You can judge your results better when you have a good idea of what to expect.
People data
There are two types of people data – online (email addresses, social profiles, etc.) and offline (background reports, mailing address, etc.).
Both require you query a piece of known information, like an email address or social security number, and the data service will search for information it can match to the same person. In a lot of these cases, getting a 20-30% match rate is considered very good (depending on what you’re searching with and for).
Keep in mind that online data is often incomplete, vague and inconsistent, so match rates can be somewhat lower.
Getting the right dataset
The quality of your dataset will determine how successful your queries will be.

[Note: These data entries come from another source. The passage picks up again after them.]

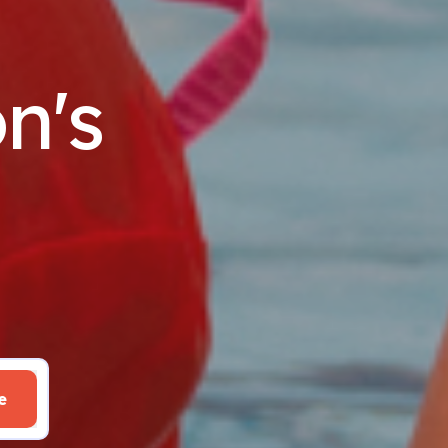
n's
e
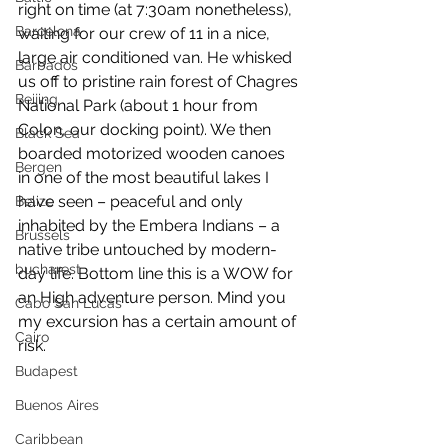
right on time (at 7:30am nonetheless), 
Barcelona
waiting for our crew of 11 in a nice, 
large air conditioned van. He whisked 
Barbados
us off to pristine rain forest of Chagres 
Beijing
National Park (about 1 hour from 
Colon, our docking point). We then 
Black Sea
boarded motorized wooden canoes 
Bergen
in one of the most beautiful lakes I 
have seen – peaceful and only 
Belize
inhabited by the Embera Indians – a 
Brussels
native tribe untouched by modern-
bucharest
day life. Bottom line this is a WOW for 
an High adventure person. Mind you 
Cabo San Lucas
my excursion has a certain amount of 
Cairo
risk.
Budapest
Buenos Aires
Caribbean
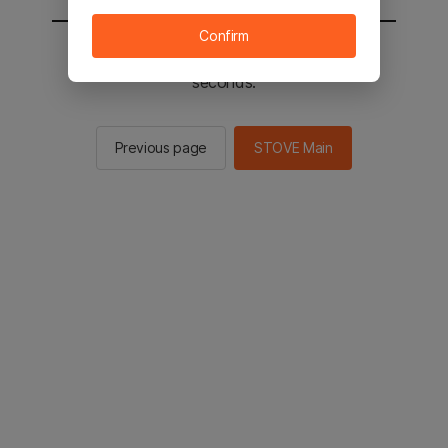
Confirm
You will be sent to the STOVE main in 2
seconds.
Previous page
STOVE Main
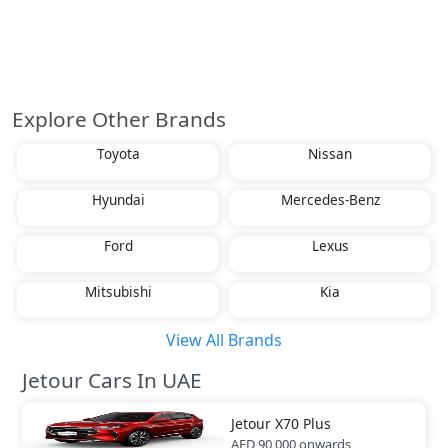
Explore Other Brands
Toyota
Nissan
Hyundai
Mercedes-Benz
Ford
Lexus
Mitsubishi
Kia
View All Brands
Jetour Cars In UAE
Jetour
X70 Plus
AED 90,000
onwards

This should be obvious, but many people don’t realize how much of an impact your dataset has.
For instance, searching for information about people using Twitter usernames results in a lower match rate than using LinkedIn usernames.
Why?
- LinkedIn usernames are almost always the person’s first and last name, while Twitter usernames are free text.
- Twitter doesn’t require you add any personal details while LinkedIn profiles are full of personal details.

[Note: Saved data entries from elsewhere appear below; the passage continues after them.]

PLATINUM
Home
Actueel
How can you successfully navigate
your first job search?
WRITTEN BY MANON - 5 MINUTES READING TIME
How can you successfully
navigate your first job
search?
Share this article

- Many Twitter usernames belong to corporate or junk accounts which won’t return any data, while LinkedIn usernames almost always belong to a real person.
Unique vs. Generic
Unique data is data that can lead to only one outcome, such as an email address can only belong to one person.
The chances of receiving a definite result are much higher when you query unique data.
If your query is generic, like “Nancy Green,” it’ll be hard to find information since there’s no way to determine which of the many Nancy Greens is the one you’re searching for.
You can make your query less generic by adding more information like an address or city, age, username, etc. Finding information about “Nancy Green of Hoboken, NJ” is much easier than just “Nancy Green.”
For people data, the following are usually unique data inputs:
- email address
- username for a specific social network (i.e. username@linkedin)
- mobile phone number
- social security number, bank account number, etc.
Connected vs. Isolated
Next, look at how connected your queried data is. Connected data is more likely to lead to fuller results.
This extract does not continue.